"""
Judger 体系关系图
=================
┌─────────────────┐
│ Judger │ ← 所有 judger 的统一接口
│ judge(state) │
│ batch_judge(list)│
└────────┬────────┘
│ 继承
┌──────────────────┼───────────────────┐
│ │ │
┌────────▼───────┐ ┌───────▼──────┐ ┌────────▼────────┐
│ NativeJudger │ │ RemoteJudger │ │ JudgerPool │
│ │ │ │ │ │
│ 本地执行 │ │ Ray Actor 代理│ │ 多副本负载均衡 │
│ 调用 reward_fn │ │ 调用.remote() │ │ round-robin 分发│
└────────────────┘ └───────┬──────┘ └────────┬────────┘
│ 包含 │ 包含多个
┌───────▼──────┐ ┌───────▼──────┐
│ JudgerActor │ │ RemoteJudger │
│ (Ray Actor) │ │ (同左) │
│ 包装NativeJ │ └──────────────┘
└───────┬──────┘
│ 内部调用
┌───────▼──────┐
│ NativeJudger │
└──────────────┘
┌──────────────────────────────────────┐
│ ComposedJudger │
│ │
│ data_source → 选 branch → judge │
│ merge_fn → 合并多个 branch 的结果 │
│ │
│ branches: dict[str, Judger] │
│ (每个 branch 可以是上面任意一种) │
└──────────────────────────────────────┘
构建模式
--------
未配置 external CPU resources → NativeJudger (纯本地,无 Ray)
配置 external CPU resources 且 num_workers = 1 → RemoteJudger
└─► JudgerActor (Ray Worker)
└─► NativeJudger
配置 external CPU resources 且 num_workers > 1 → JudgerPool
├─► RemoteJudger → JudgerActor → NativeJudger
├─► RemoteJudger → JudgerActor → NativeJudger
└─► RemoteJudger → JudgerActor → NativeJudger
调用链示例(remote 模式,单条打分)
------------------------------------
AgentLoop
└─► RemoteJudger.judge(state)
├─► preprocess(state) ← driver 侧提取轻量 payload
└─► JudgerActor.judge_payload.remote(payload)
└─► NativeJudger.judge_payload(payload)
└─► reward_handler(response, label)
批量打分语义
------------
Judger.judge 只处理单条 RolloutState。
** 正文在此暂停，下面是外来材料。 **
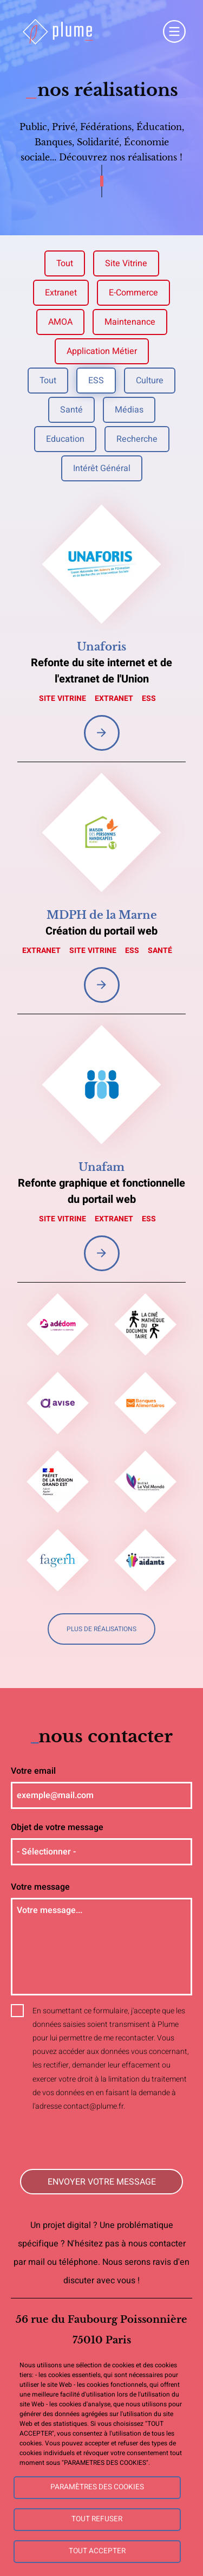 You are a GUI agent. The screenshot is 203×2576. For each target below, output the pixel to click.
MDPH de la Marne (102, 915)
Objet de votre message (57, 1827)
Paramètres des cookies (97, 2487)
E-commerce (133, 292)
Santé (71, 409)
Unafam (101, 1167)
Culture (149, 380)
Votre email (33, 1771)
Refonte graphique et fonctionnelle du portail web (101, 1191)
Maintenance (129, 322)
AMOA (60, 322)
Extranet (61, 292)
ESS (96, 380)
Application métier (102, 351)
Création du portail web (101, 931)
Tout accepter (97, 2551)
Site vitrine (126, 263)
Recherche (137, 439)
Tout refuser (96, 2519)
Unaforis (101, 646)
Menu (174, 31)
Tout (64, 263)
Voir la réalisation (102, 733)
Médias (129, 409)
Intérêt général (101, 468)
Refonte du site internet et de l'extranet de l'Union (101, 671)
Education (65, 439)
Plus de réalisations (101, 1629)
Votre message (40, 1887) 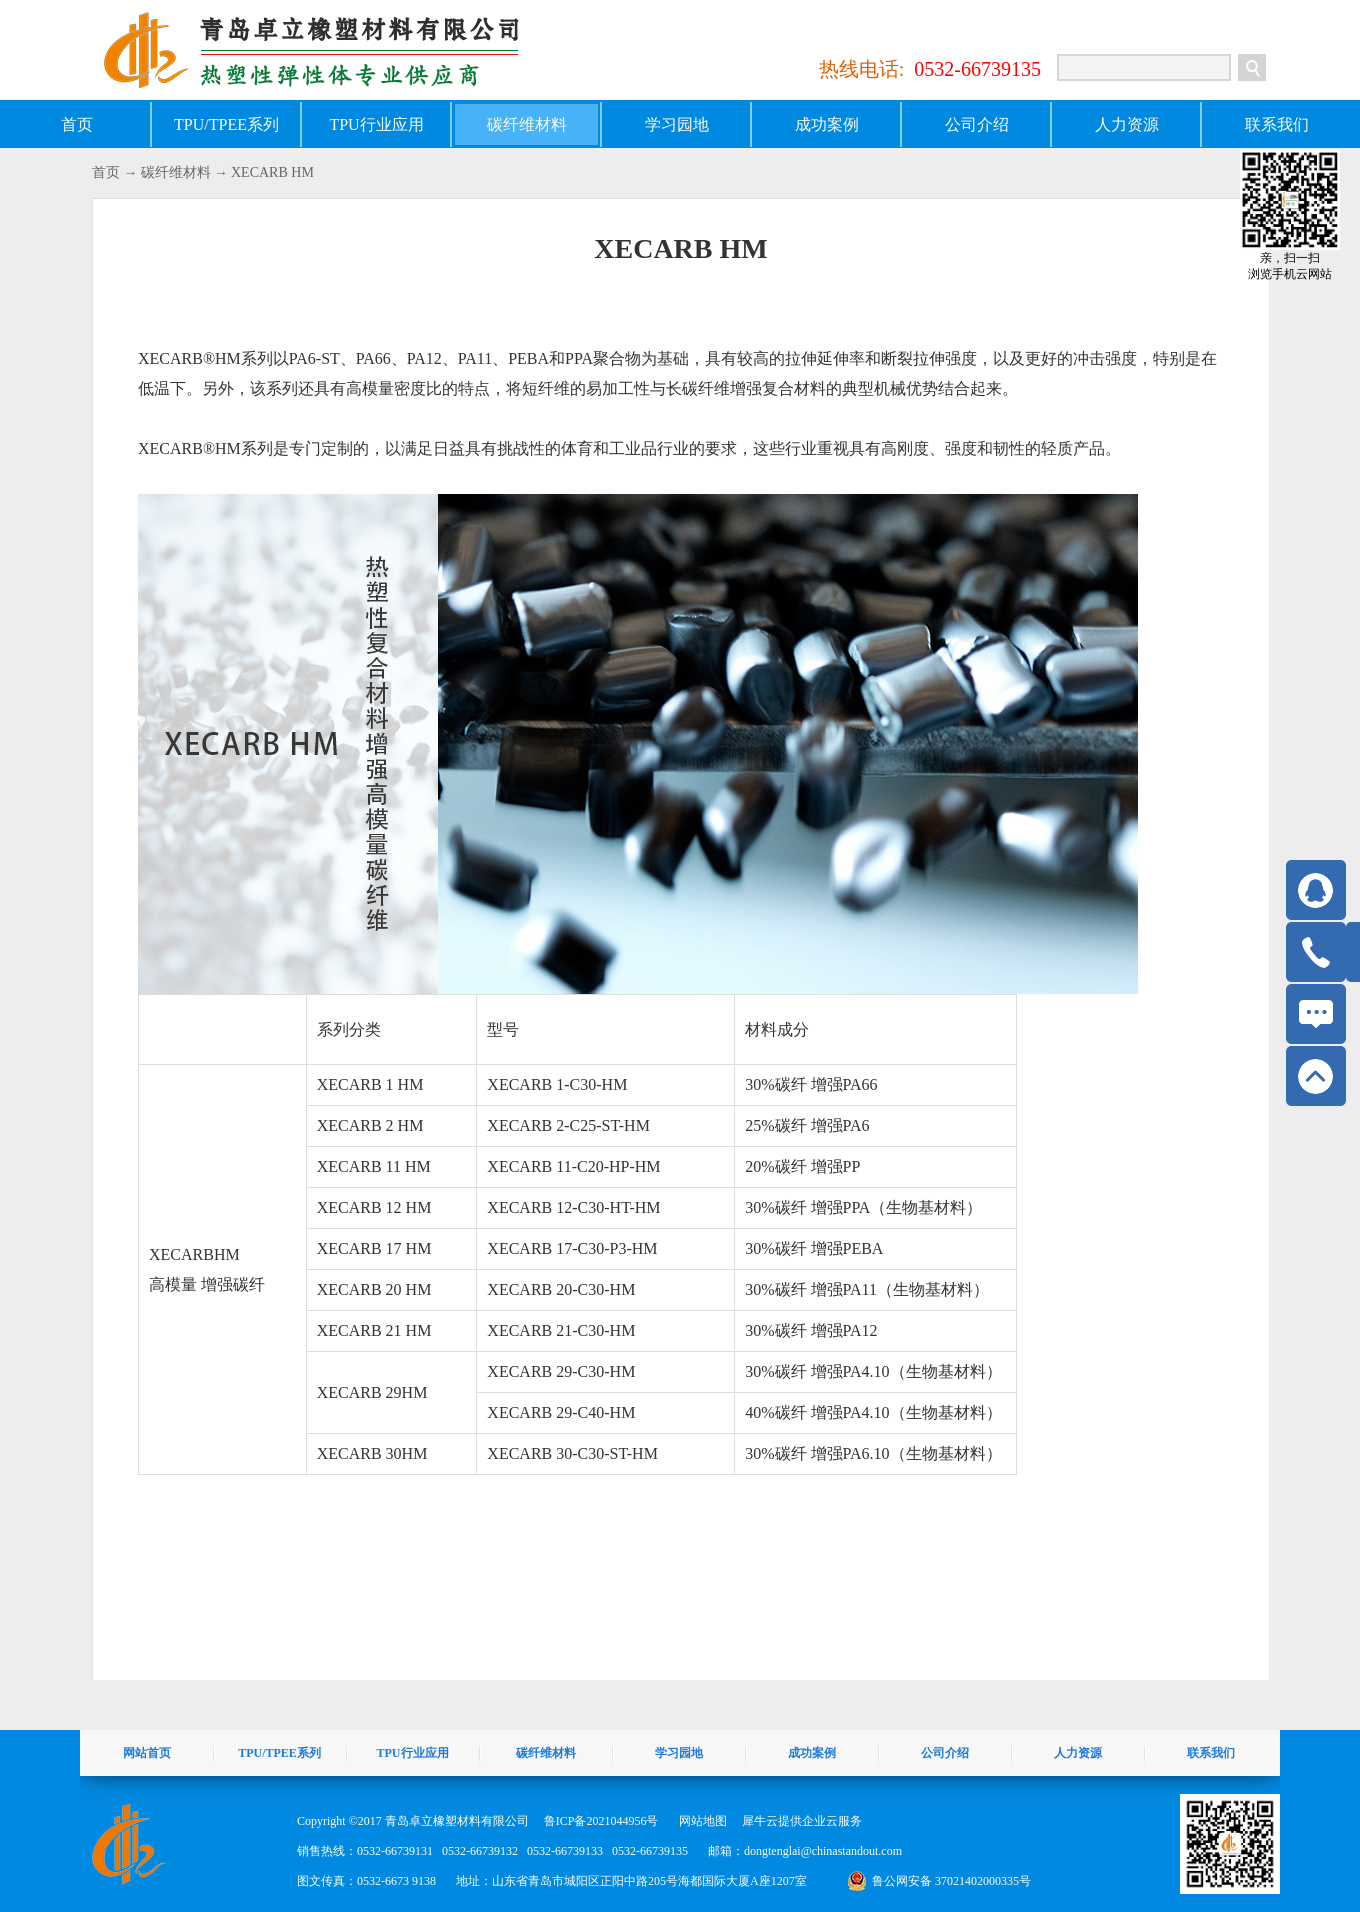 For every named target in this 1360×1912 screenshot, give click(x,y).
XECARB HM (272, 172)
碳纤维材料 (176, 172)
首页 (77, 124)
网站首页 (147, 1753)
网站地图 (700, 1821)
需要批量打分时调用
Judger.batch_judge(list[RolloutState])。不是所有具体 judger 都支持 batch;
比如 NativeJudger 和 CompassVerifierV2 会在 batch_judge 入口直接报错。
"""
from __future__ import annotations
import asyncio
import inspect
from typing import Any, Callable, TypeAlias, cast
import httpx
from pydantic import BaseModel, ConfigDict, Field
from ray.actor import ActorClass, ActorProxy
from xtuner.v1.data_proto.rl_data import RolloutState
from xtuner.v1.rl.utils import CPUActorLauncher, CPUResourcesConfig
from xtuner.v1.utils.logger import get_logger
from xtuner.v1.utils.type_helper import ray_method
logger = get_logger()
JudgerPayload: TypeAlias = dict[str, Any]
JudgerPayloadBatch: TypeAlias = JudgerPayload | list[JudgerPayload]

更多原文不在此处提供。